In this section we describe our evaluation methodology, including the tools, metrics, and configurations.

# A. Software and Hardware tools

We use the Rocket Chip Generator to instantiate a Rocket 5-stage in-order core on the Xilinx ZCU102 FPGA board. The board has an XCZU9EG FPGA with 548,160 configurable logic block (CLB) LUTs, 274,080 CLB FFs and 912 BRAMs [17]. We use Sifive's Freedom-U-SDK [18] which sets up a minimal Linux environment. The Rocket Chip SoC boots the lightweight Buildroot distribution on top of Linux kernel 4.15.0 with 4KB pages.

We use Vivado 2018.1 Design Suite to compile the bitstream and to get resource usage results. To evaluate the different TLB hierarchy scenarios, we run benchmarks from the SPEC2006int [13] with the test input set, due to the limited physical memory (512MB) that our Xilinx ZCU102 platform exposes to the PL. Finally, we use various L1 Instruction/Data TLB and shared L2 TLB configurations. In all configurations we use a 4-way 32KB instruction cache and a 4-way 16KB data cache.

# B. Metrics

To evaluate our configurable TLB hierarchy we use the following metrics: (i) FPGA resource usage, i.e., flip-flops, look-up-tables (LUTs), and block RAM, (ii) TLB performance, i.e., TLB Misses-Per-Kilo-Instructions (MPKI), and (iii) system performance, i.e., Instructions-Per-Cycle (IPC), a performance metric that isolates the impact of TLB implementation on the critical path ignoring the processor frequency.

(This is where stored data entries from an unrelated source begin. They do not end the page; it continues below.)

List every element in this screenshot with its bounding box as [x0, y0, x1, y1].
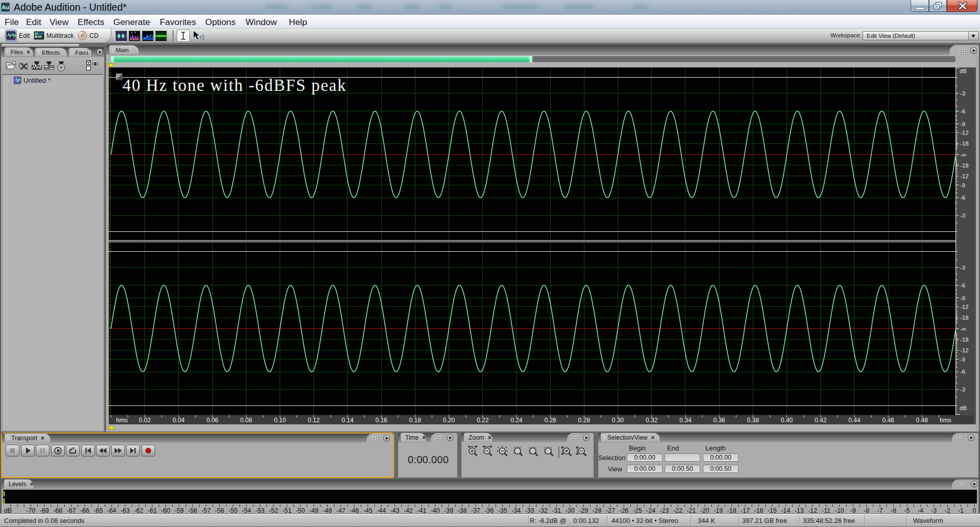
svg-text:-59: -59 — [175, 507, 184, 514]
svg-text:-48: -48 — [323, 507, 332, 514]
svg-text:-9: -9 — [960, 182, 965, 188]
svg-text:-3: -3 — [960, 387, 965, 393]
svg-text:-57: -57 — [202, 507, 211, 514]
svg-text:-30: -30 — [566, 507, 575, 514]
svg-text:-58: -58 — [188, 507, 197, 514]
svg-text:-50: -50 — [296, 507, 305, 514]
svg-text:-29: -29 — [579, 507, 588, 514]
svg-text:0.38: 0.38 — [747, 417, 760, 424]
svg-text:dB: dB — [4, 507, 12, 514]
svg-text:-42: -42 — [404, 507, 413, 514]
svg-text:-70: -70 — [26, 507, 35, 514]
svg-text:hms: hms — [940, 417, 951, 424]
svg-text:-12: -12 — [960, 304, 969, 310]
svg-text:0.48: 0.48 — [916, 417, 928, 424]
svg-text:0.18: 0.18 — [409, 417, 422, 424]
svg-text:0.22: 0.22 — [477, 417, 489, 424]
svg-text:-31: -31 — [552, 507, 561, 514]
svg-text:-54: -54 — [242, 507, 251, 514]
svg-text:0.16: 0.16 — [375, 417, 387, 424]
svg-text:-6: -6 — [960, 195, 965, 201]
svg-text:-∞: -∞ — [960, 152, 966, 158]
svg-text:-9: -9 — [960, 121, 965, 127]
svg-text:0.04: 0.04 — [173, 417, 185, 424]
svg-text:-56: -56 — [215, 507, 224, 514]
svg-text:-28: -28 — [592, 507, 601, 514]
svg-text:-18: -18 — [960, 337, 969, 343]
svg-text:-18: -18 — [960, 140, 969, 147]
svg-text:-38: -38 — [457, 507, 467, 514]
svg-text:-46: -46 — [350, 507, 359, 514]
svg-text:-34: -34 — [511, 507, 521, 514]
svg-text:-5: -5 — [904, 507, 910, 514]
svg-text:-45: -45 — [363, 507, 373, 514]
svg-text:0.06: 0.06 — [206, 417, 218, 424]
svg-text:-14: -14 — [781, 507, 790, 514]
svg-text:-19: -19 — [714, 507, 723, 514]
svg-text:0: 0 — [972, 507, 976, 514]
svg-text:0.42: 0.42 — [815, 417, 827, 424]
svg-text:-37: -37 — [471, 507, 480, 514]
svg-text:-∞: -∞ — [960, 326, 966, 332]
svg-text:-33: -33 — [525, 507, 534, 514]
svg-text:-39: -39 — [444, 507, 453, 514]
svg-text:0.34: 0.34 — [679, 417, 692, 424]
svg-text:-44: -44 — [377, 507, 386, 514]
svg-text:0.10: 0.10 — [274, 417, 286, 424]
svg-text:-20: -20 — [700, 507, 709, 514]
svg-text:0.02: 0.02 — [139, 417, 151, 424]
svg-text:-61: -61 — [148, 507, 157, 514]
svg-text:-43: -43 — [390, 507, 399, 514]
svg-text:-68: -68 — [53, 507, 62, 514]
svg-text:-62: -62 — [134, 507, 143, 514]
svg-text:-9: -9 — [960, 295, 965, 301]
svg-text:-12: -12 — [808, 507, 817, 514]
svg-text:-17: -17 — [741, 507, 750, 514]
svg-text:-4: -4 — [918, 507, 923, 514]
svg-text:0.44: 0.44 — [848, 417, 861, 424]
svg-text:-47: -47 — [336, 507, 346, 514]
svg-text:-3: -3 — [960, 265, 965, 271]
svg-text:-7: -7 — [877, 507, 883, 514]
svg-text:-6: -6 — [891, 507, 896, 514]
svg-text:-8: -8 — [864, 507, 869, 514]
svg-text:-3: -3 — [931, 507, 937, 514]
svg-text:0.12: 0.12 — [308, 417, 320, 424]
svg-text:0.46: 0.46 — [882, 417, 894, 424]
svg-text:-25: -25 — [633, 507, 642, 514]
svg-text:-9: -9 — [850, 507, 856, 514]
svg-text:0.36: 0.36 — [713, 417, 725, 424]
svg-text:-69: -69 — [40, 507, 49, 514]
svg-text:-18: -18 — [960, 315, 969, 321]
svg-text:dB: dB — [960, 405, 967, 411]
svg-text:hms: hms — [116, 417, 128, 424]
svg-text:0.28: 0.28 — [578, 417, 591, 424]
svg-text:-21: -21 — [687, 507, 696, 514]
svg-text:-13: -13 — [795, 507, 804, 514]
svg-text:-67: -67 — [67, 507, 76, 514]
svg-text:-64: -64 — [107, 507, 116, 514]
svg-text:-55: -55 — [228, 507, 237, 514]
svg-text:-18: -18 — [960, 162, 969, 169]
svg-text:-49: -49 — [309, 507, 318, 514]
svg-text:-65: -65 — [93, 507, 103, 514]
svg-text:-32: -32 — [538, 507, 548, 514]
svg-text:-22: -22 — [673, 507, 682, 514]
svg-text:-6: -6 — [960, 108, 965, 114]
svg-text:-60: -60 — [161, 507, 170, 514]
svg-text:dB: dB — [960, 68, 967, 74]
svg-text:-12: -12 — [960, 130, 969, 136]
svg-text:-18: -18 — [727, 507, 737, 514]
svg-text:-10: -10 — [835, 507, 844, 514]
svg-text:-3: -3 — [960, 90, 965, 97]
svg-text:-52: -52 — [269, 507, 278, 514]
svg-text:-1: -1 — [958, 507, 964, 514]
svg-text:0.40: 0.40 — [781, 417, 793, 424]
svg-text:-51: -51 — [282, 507, 291, 514]
svg-text:0.32: 0.32 — [646, 417, 658, 424]
svg-text:0.24: 0.24 — [510, 417, 523, 424]
svg-text:-26: -26 — [619, 507, 628, 514]
svg-text:-16: -16 — [754, 507, 763, 514]
svg-text:0.30: 0.30 — [612, 417, 624, 424]
svg-text:-23: -23 — [659, 507, 669, 514]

# C. Configuration scenarios

We evaluate our modified set-associative design using different configurations for the L1 Instruction/Data TLB and shared L2 TLB. Table I summarizes the evaluated configurations. We choose these configurations to cover a range of systems from small and embedded up to modern high-performance general-purpose systems. The TLB reach (i.e.,

TABLE I

ROCKET CHIP L1 INSTRUCTION/DATA TLB AND SHARED L2 TLB CONFIGURATION SCENARIOS (ASSOCIATIVITY /SIZE)

| Conf. No | DTLB                          | ITLB                          | L2 TLB              | DTLB Reach | ITLB Reach | L2 TLB Reach |
|----------|-------------------------------|-------------------------------|---------------------|------------|------------|--------------|
| I        | fully-associative, 32 entries | fully-associative, 32 entries | -                   | 128KB      | 128KB      | -            |
| II       | fully-associative, 32 entries | fully-associative, 32 entries | 4-way, 128 entries  | 128KB      | 128KB      | 512KB        |
| Ш        | fully-associative, 32 entries | fully-associative, 32 entries | 4-way, 512 entries  | 128KB      | 128KB      | 2MB          |
| IV       | 8-way, 64 entries             | 8-way, 128 entries            | 8-way, 1024 entries | 256KB      | 512KB      | 4MB          |
| V        | 8-way, 128 entries            | 8-way, 64 entries             | 8-way, 1024 entries | 512KB      | 256KB      | 4MB          |

number of entries  $\times$  page size) covered by the L1 ranges from 128KB to 512KB, and for the L2 is up to 4MB. In the most lightweight configuration we choose not to include an L2 TLB to quantify the performance and area differences of the different configurations. Finally, in the most performant TLB configurations (Configurations IV, V) we swap the size of the Data and Instruction TLB to identify possible changes in performance without changing the L2 TLB.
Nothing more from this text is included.